** Data extract **
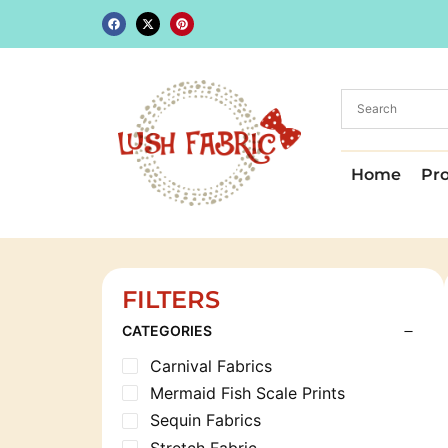
Home
Pr
FILTERS
CATEGORIES
Carnival Fabrics
Mermaid Fish Scale Prints
Sequin Fabrics
Stretch Fabric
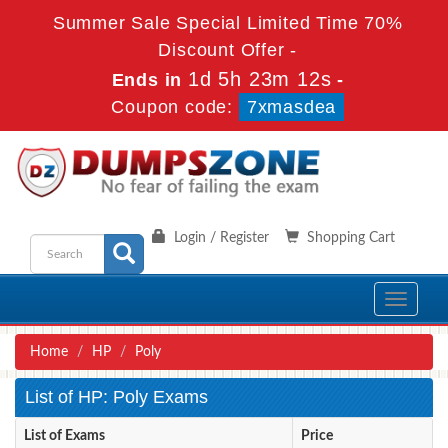
Summer Sale Special Limited Time 70%
Discount Offer -
1d 5h 23m 12s
Ends in
-
Coupon code:
7xmasdea
Login / Register
Shopping Cart
Toggle
navigati
Home
HP
Poly
List of HP: Poly Exams
List of Exams
Price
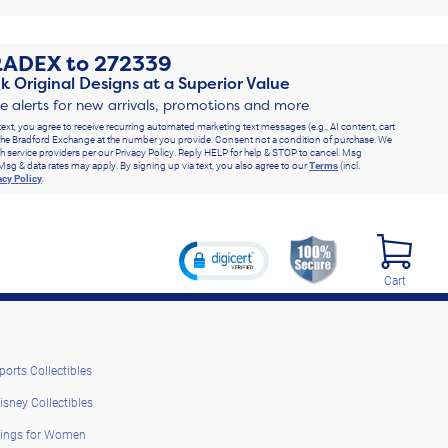
RADEX
to
272339
k Original Designs at a Superior Value
ve alerts for new arrivals, promotions and more
text, you agree to receive recurring automated marketing text messages (e.g., AI content, cart
he Bradford Exchange at the number you provide. Consent not a condition of purchase. We
h service providers per our Privacy Policy. Reply HELP for help & STOP to cancel. Msg
Msg & data rates may apply. By signing up via text, you also agree to our
Terms
(incl.
acy Policy
.
Cart
ports Collectibles
isney Collectibles
ings for Women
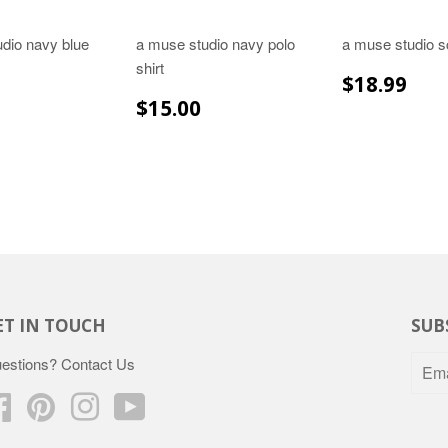
dio navy blue
a muse studio navy polo
a muse studio s
shirt
REGULA
$18
$18.99
PRICE
LAR
$29.99
REGULAR
$15.00
$15.00
E
PRICE
ET IN TOUCH
SUB
estions?
Contact Us
Facebook
Pinterest
Instagram
YouTube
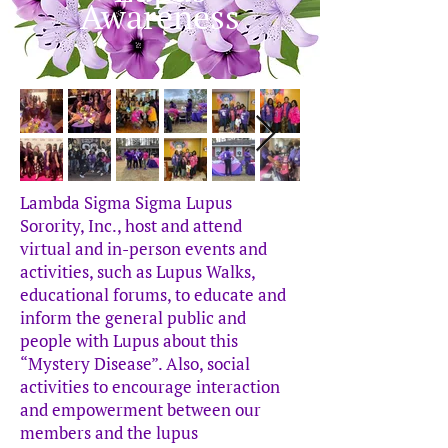
Awareness
Lambda Sigma Sigma Lupus
Sorority, Inc., host and attend
virtual and in-person events and
activities, such as Lupus Walks,
educational forums, to educate and
inform the general public and
people with Lupus about this
“Mystery Disease”. Also, social
activities to encourage interaction
and empowerment between our
members and the lupus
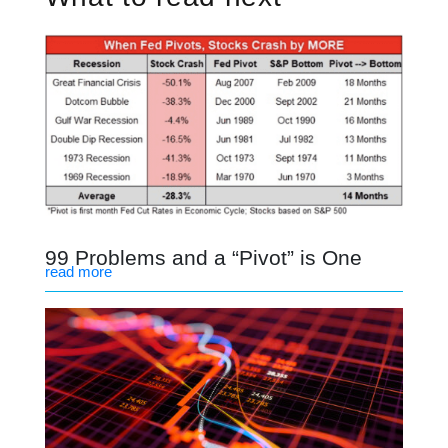
99 Problems and a “Pivot” is One
read more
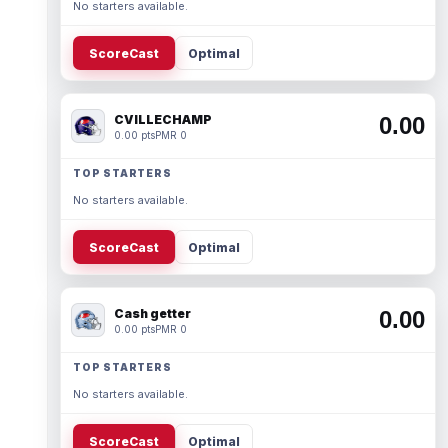
No starters available.
ScoreCast
Optimal
CVILLECHAMP
0.00
0.00 pts
PMR 0
TOP STARTERS
No starters available.
ScoreCast
Optimal
Cash getter
0.00
0.00 pts
PMR 0
TOP STARTERS
No starters available.
ScoreCast
Optimal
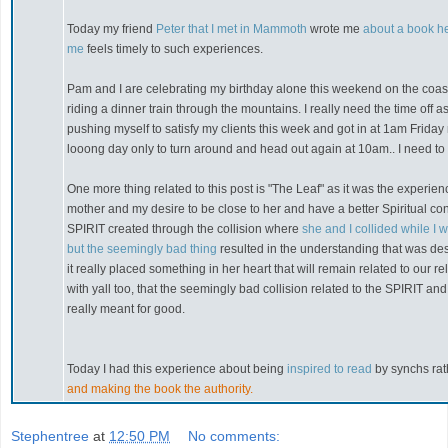
Today my friend
Peter that I met in Mammoth
wrote me
about a book he
me
feels timely to such experiences.
Pam and I are celebrating my birthday alone this weekend on the coas
riding a dinner train through the mountains. I really need the time off 
pushing myself to satisfy my clients this week and got in at 1am Frida
looong day only to turn around and head out again at 10am.. I need to 
One more thing related to this post is "The Leaf" as it was the experien
mother and my desire to be close to her and have a better Spiritual co
SPIRIT created through the collision where
she and I collided while I
but the seemingly bad thing
resulted in the understanding that was de
it really placed something in her heart that will remain related to our rel
with yall too, that the seemingly bad collision related to the SPIRIT an
really meant for good.
Today I had this experience about being
inspired to read
by synchs ra
and making the book the authority.
Stephentree
at
12:50 PM
No comments:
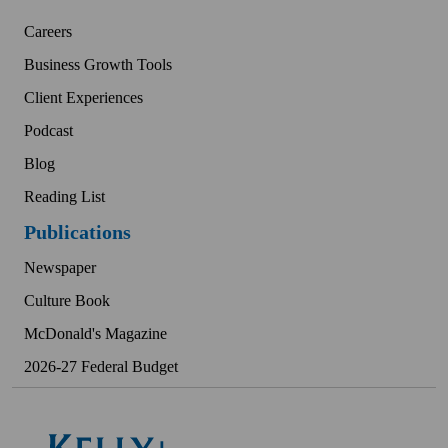
Careers
Business Growth Tools
Client Experiences
Podcast
Blog
Reading List
Publications
Newspaper
Culture Book
McDonald's Magazine
2026-27 Federal Budget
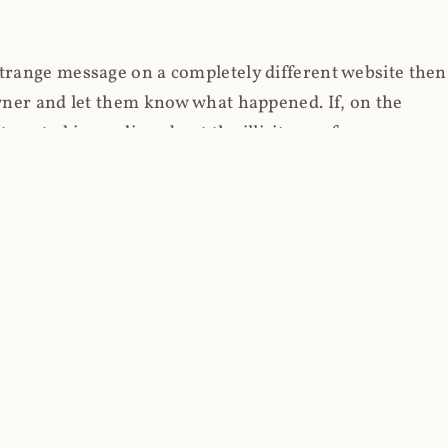
strange message on a completely different website then
 owner and let them know what happened. If, on the
erested in reading about the illicit use of
through fortuitous circumstances, I now own
 it, read on.
her (at least not the spammy tracky ones that invade
 like free content on the web and therein lies the rub;
they can't put ads on pages? Well naturally, you
Power" which was
Coinhives's
modus operandi. That's a
rg because if you go to
coinhive.com
today, you'll see
wned by me and it's just sitting there doing pretty
aScript. I'll come back to that shortly, let's return to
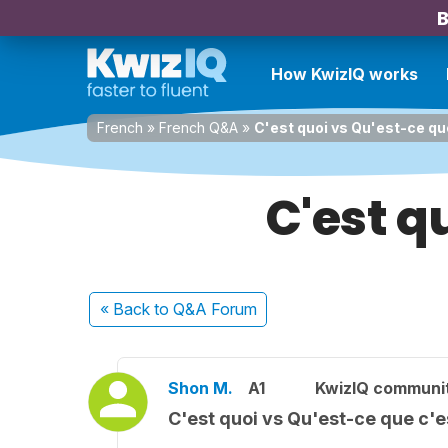
B
How KwizIQ works
French
»
French Q&A
»
C'est quoi vs Qu'est-ce qu
C'est q
« Back
to Q&A Forum
Shon M.
A1
KwizIQ communi
C'est quoi vs Qu'est-ce que c'e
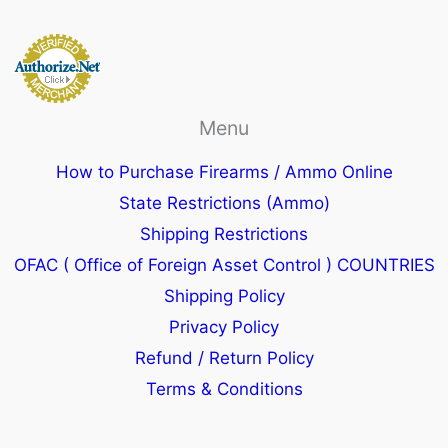
Menu
How to Purchase Firearms / Ammo Online
State Restrictions (Ammo)
Shipping Restrictions
OFAC ( Office of Foreign Asset Control ) COUNTRIES
Shipping Policy
Privacy Policy
Refund / Return Policy
Terms & Conditions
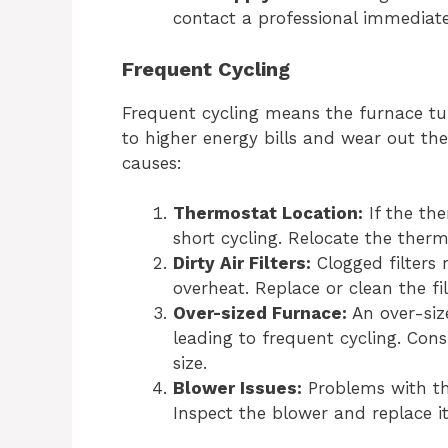
contact a professional immediate
Frequent Cycling
Frequent cycling means the furnace tur
to higher energy bills and wear out th
causes:
Thermostat Location:
If the the
short cycling. Relocate the therm
Dirty Air Filters:
Clogged filters 
overheat. Replace or clean the fil
Over-sized Furnace:
An over-siz
leading to frequent cycling. Cons
size.
Blower Issues:
Problems with th
Inspect the blower and replace it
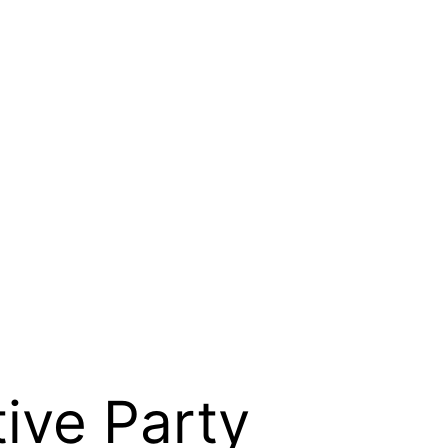
ive Party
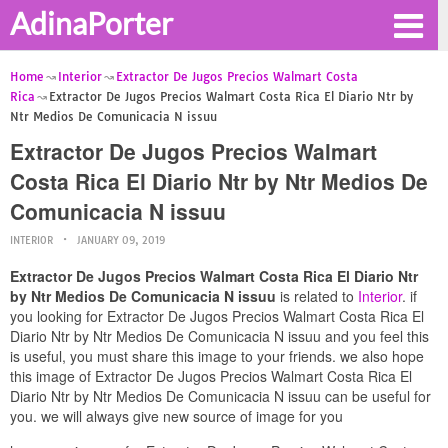
AdinaPorter
Home
Interior
Extractor De Jugos Precios Walmart Costa
Rica
Extractor De Jugos Precios Walmart Costa Rica El Diario Ntr by
Ntr Medios De Comunicacia N issuu
Extractor De Jugos Precios Walmart
Costa Rica El Diario Ntr by Ntr Medios De
Comunicacia N issuu
INTERIOR
JANUARY 09, 2019
Extractor De Jugos Precios Walmart Costa Rica El Diario Ntr
by Ntr Medios De Comunicacia N issuu
is related to
Interior
. if
you looking for Extractor De Jugos Precios Walmart Costa Rica El
Diario Ntr by Ntr Medios De Comunicacia N issuu and you feel this
is useful, you must share this image to your friends. we also hope
this image of Extractor De Jugos Precios Walmart Costa Rica El
Diario Ntr by Ntr Medios De Comunicacia N issuu can be useful for
you. we will always give new source of image for you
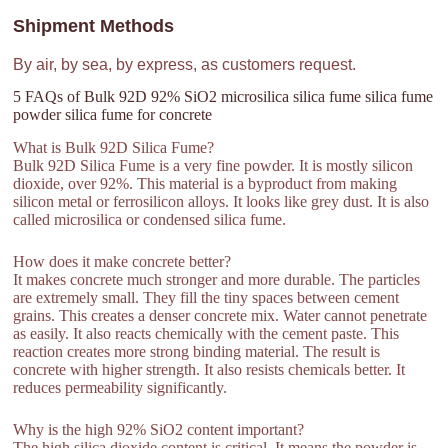
Shipment Methods
By air, by sea, by express, as customers request.
5 FAQs of Bulk 92D 92% SiO2 microsilica silica fume silica fume
powder silica fume for concrete
What is Bulk 92D Silica Fume?
Bulk 92D Silica Fume is a very fine powder. It is mostly silicon
dioxide, over 92%. This material is a byproduct from making
silicon metal or ferrosilicon alloys. It looks like grey dust. It is also
called microsilica or condensed silica fume.
How does it make concrete better?
It makes concrete much stronger and more durable. The particles
are extremely small. They fill the tiny spaces between cement
grains. This creates a denser concrete mix. Water cannot penetrate
as easily. It also reacts chemically with the cement paste. This
reaction creates more strong binding material. The result is
concrete with higher strength. It also resists chemicals better. It
reduces permeability significantly.
Why is the high 92% SiO2 content important?
The high silica dioxide content is critical. It means the powder is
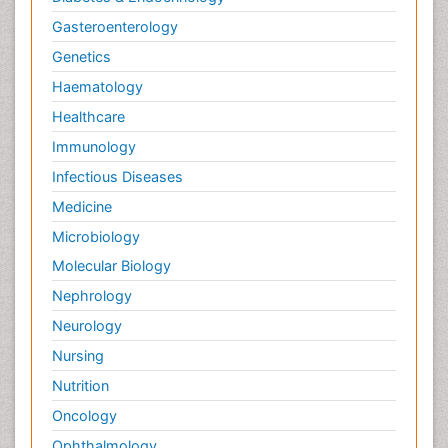
Gasteroenterology
Genetics
Haematology
Healthcare
Immunology
Infectious Diseases
Medicine
Microbiology
Molecular Biology
Nephrology
Neurology
Nursing
Nutrition
Oncology
Ophthalmology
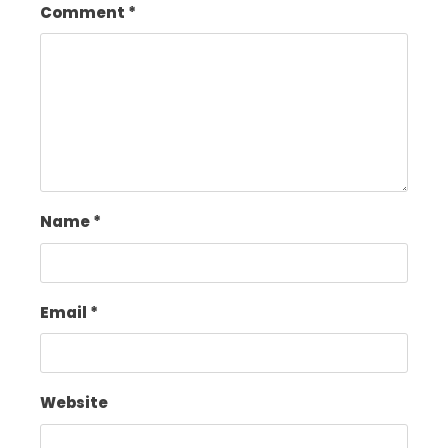
Comment
*
Name
*
Email
*
Website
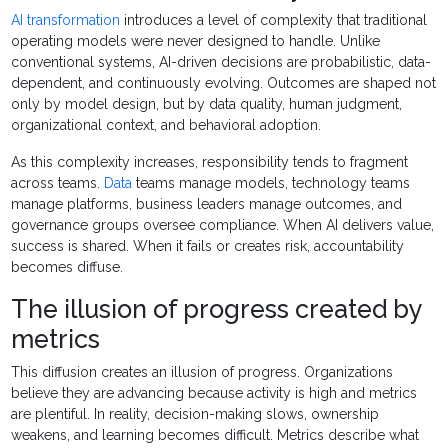
AI transformation
introduces a level of complexity that traditional
operating models were never designed to handle. Unlike
conventional systems, AI-driven decisions are probabilistic, data-
dependent, and continuously evolving. Outcomes are shaped not
only by model design, but by data quality, human judgment,
organizational context, and behavioral adoption.
As this complexity increases, responsibility tends to fragment
across teams.
Data
teams manage models, technology teams
manage platforms, business leaders manage outcomes, and
governance groups oversee compliance. When AI delivers value,
success is shared. When it fails or creates risk, accountability
becomes diffuse.
The illusion of progress created by
metrics
This diffusion creates an illusion of progress. Organizations
believe they are advancing because activity is high and metrics
are plentiful. In reality, decision-making slows, ownership
weakens, and learning becomes difficult. Metrics describe what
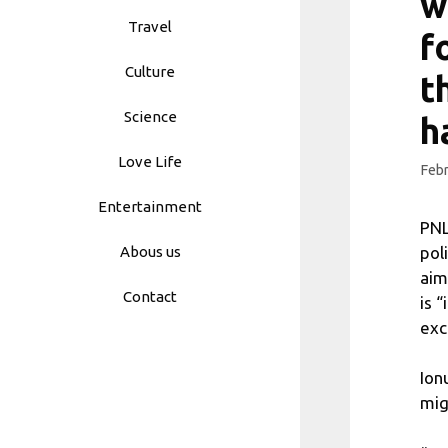
w
Travel
f
Culture
t
Science
h
Love Life
Febr
Entertainment
PNL
pol
Abous us
aim
Contact
is 
exc
Ion
mig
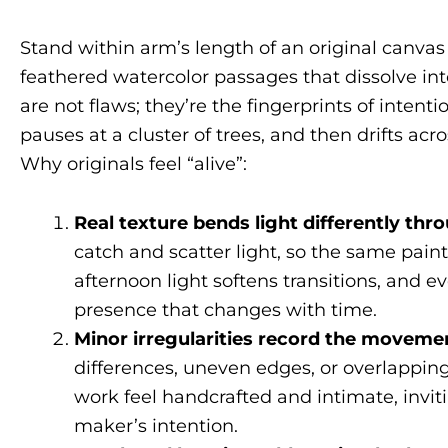
Stand within arm’s length of an original canvas 
feathered watercolor passages that dissolve into
are not flaws; they’re the fingerprints of intent
pauses at a cluster of trees, and then drifts acr
Why originals feel “alive”:
Real texture bends light differently th
catch and scatter light, so the same paint
afternoon light softens transitions, an
presence that changes with time.
Minor irregularities record the movemen
differences, uneven edges, or overlapping
work feel handcrafted and intimate, invi
maker’s intention.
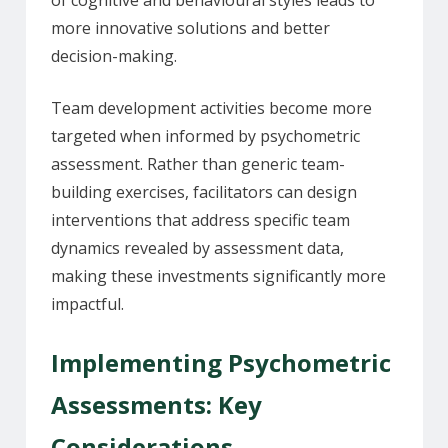
more innovative solutions and better
decision-making.
Team development activities become more
targeted when informed by psychometric
assessment. Rather than generic team-
building exercises, facilitators can design
interventions that address specific team
dynamics revealed by assessment data,
making these investments significantly more
impactful.
Implementing Psychometric
Assessments: Key
Considerations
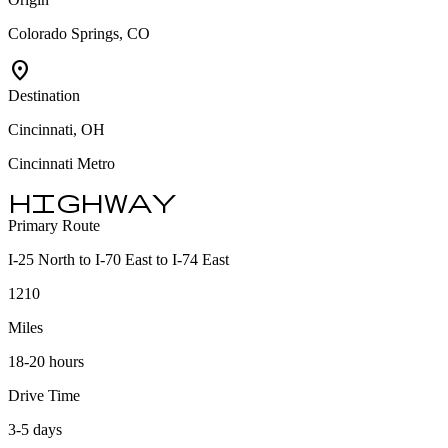
Colorado Springs, CO
location_on
Destination
Cincinnati, OH
Cincinnati Metro
highway
Primary Route
I-25 North to I-70 East to I-74 East
1210
Miles
18-20 hours
Drive Time
3-5 days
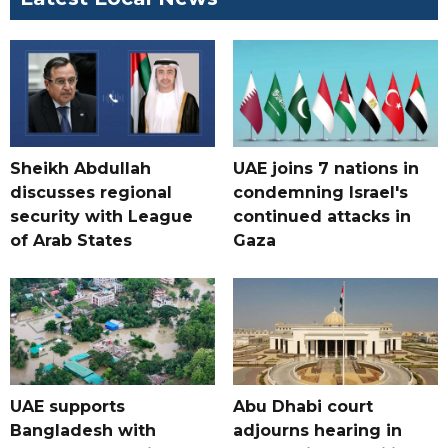
Sheikh Abdullah
UAE joins 7 nations in
discusses regional
condemning Israel's
security with League
continued attacks in
of Arab States
Gaza
UAE supports
Abu Dhabi court
Bangladesh with
adjourns hearing in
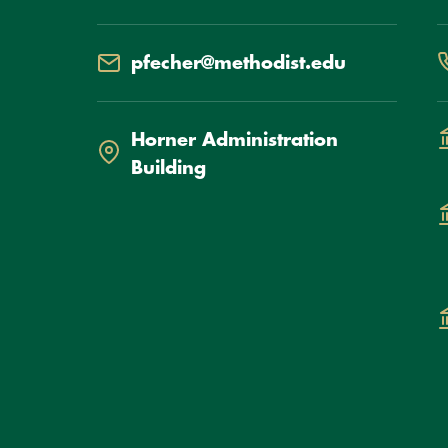
Email
P
pfecher@methodist.edu
Location
D
Horner Administration
Building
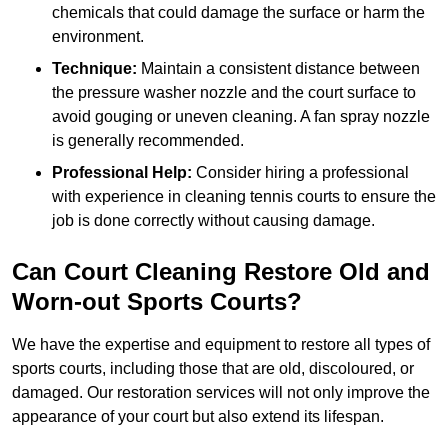
chemicals that could damage the surface or harm the
environment.
Technique:
Maintain a consistent distance between
the pressure washer nozzle and the court surface to
avoid gouging or uneven cleaning. A fan spray nozzle
is generally recommended.
Professional Help:
Consider hiring a professional
with experience in cleaning tennis courts to ensure the
job is done correctly without causing damage.
Can Court Cleaning Restore Old and
Worn-out Sports Courts?
We have the expertise and equipment to restore all types of
sports courts, including those that are old, discoloured, or
damaged. Our restoration services will not only improve the
appearance of your court but also extend its lifespan.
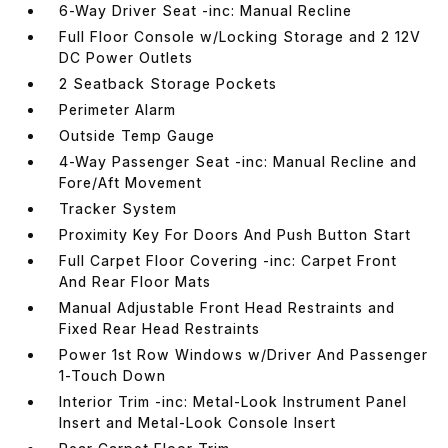
6-Way Driver Seat -inc: Manual Recline
Full Floor Console w/Locking Storage and 2 12V
DC Power Outlets
2 Seatback Storage Pockets
Perimeter Alarm
Outside Temp Gauge
4-Way Passenger Seat -inc: Manual Recline and
Fore/Aft Movement
Tracker System
Proximity Key For Doors And Push Button Start
Full Carpet Floor Covering -inc: Carpet Front
And Rear Floor Mats
Manual Adjustable Front Head Restraints and
Fixed Rear Head Restraints
Power 1st Row Windows w/Driver And Passenger
1-Touch Down
Interior Trim -inc: Metal-Look Instrument Panel
Insert and Metal-Look Console Insert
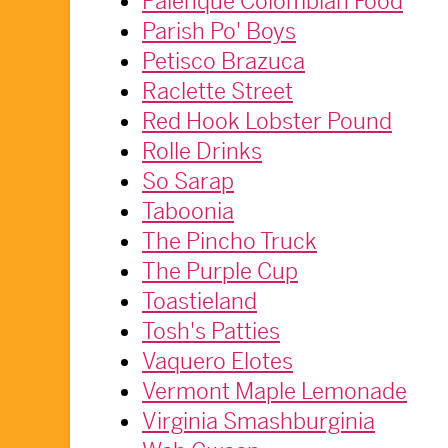
Palenque Colombian Food
Parish Po' Boys
Petisco Brazuca
Raclette Street
Red Hook Lobster Pound
Rolle Drinks
So Sarap
Taboonia
The Pincho Truck
The Purple Cup
Toastieland
Tosh's Patties
Vaquero Elotes
Vermont Maple Lemonade
Virginia Smashburginia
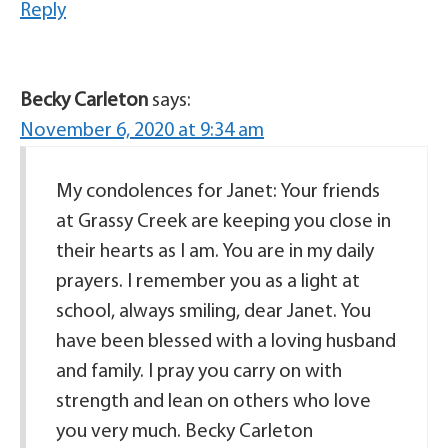
Reply
Becky Carleton
says:
November 6, 2020 at 9:34 am
My condolences for Janet: Your friends
at Grassy Creek are keeping you close in
their hearts as I am. You are in my daily
prayers. I remember you as a light at
school, always smiling, dear Janet. You
have been blessed with a loving husband
and family. I pray you carry on with
strength and lean on others who love
you very much. Becky Carleton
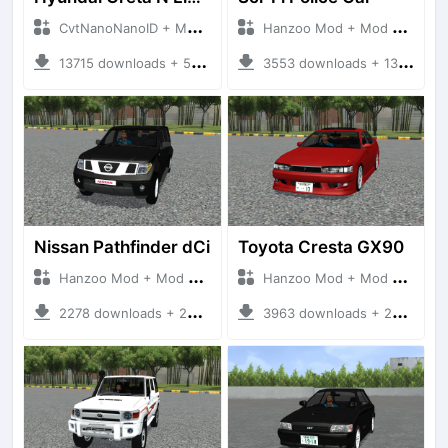
CvtNanoNanoID + Mod Bussid Cars
Hanzoo Mod + Mod Bussid Cars
13715 downloads + 55 MB
3553 downloads + 13 MB
Nissan Pathfinder dCi
Toyota Cresta GX90
Hanzoo Mod + Mod Bussid Cars
Hanzoo Mod + Mod Bussid Cars
2278 downloads + 23 MB
3963 downloads + 26 MB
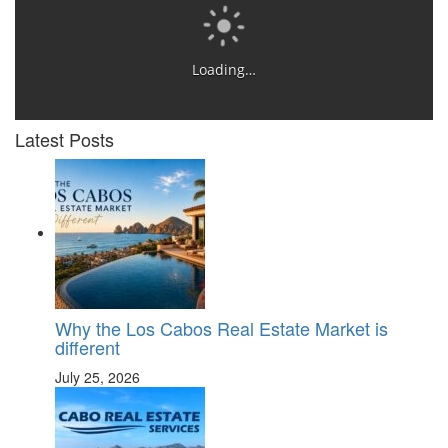
Loading…
Latest Posts
Why the Los Cabos Real Estate Market is
different
July 25, 2026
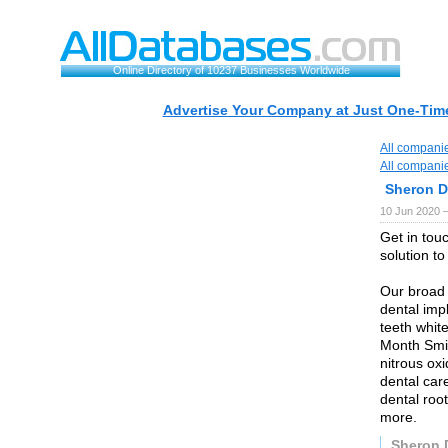
Online Directory of 10237 Businesses Worldwide
Advertise Your Company at Just One-Time
All compani
All compani
Sheron D
10 Jun 2020 
Get in tou
solution to
Our broad 
dental imp
teeth whit
Month Smile
nitrous ox
dental car
dental root
more.
Sheron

** Aim of the task **
Everything from the line with "18-20 hours" down to the line with "Maintain a consistent distance between" in the data above should be copied exactly, with both end lines kept and the pictures left out.

** Task result **
18-20 hours
Drive Time
3-5 days
Sheikh Abdullah
UAE joins 7 nations in
discusses regional
condemning Israel's
security with League
continued attacks in
of Arab States
Gaza
UAE supports
Abu Dhabi court
Bangladesh with
adjourns hearing in
Email
P
pfecher@methodist.edu
Location
D
Horner Administration
Building
chemicals that could damage the surface or harm the
environment.
Technique:
Maintain a consistent distance between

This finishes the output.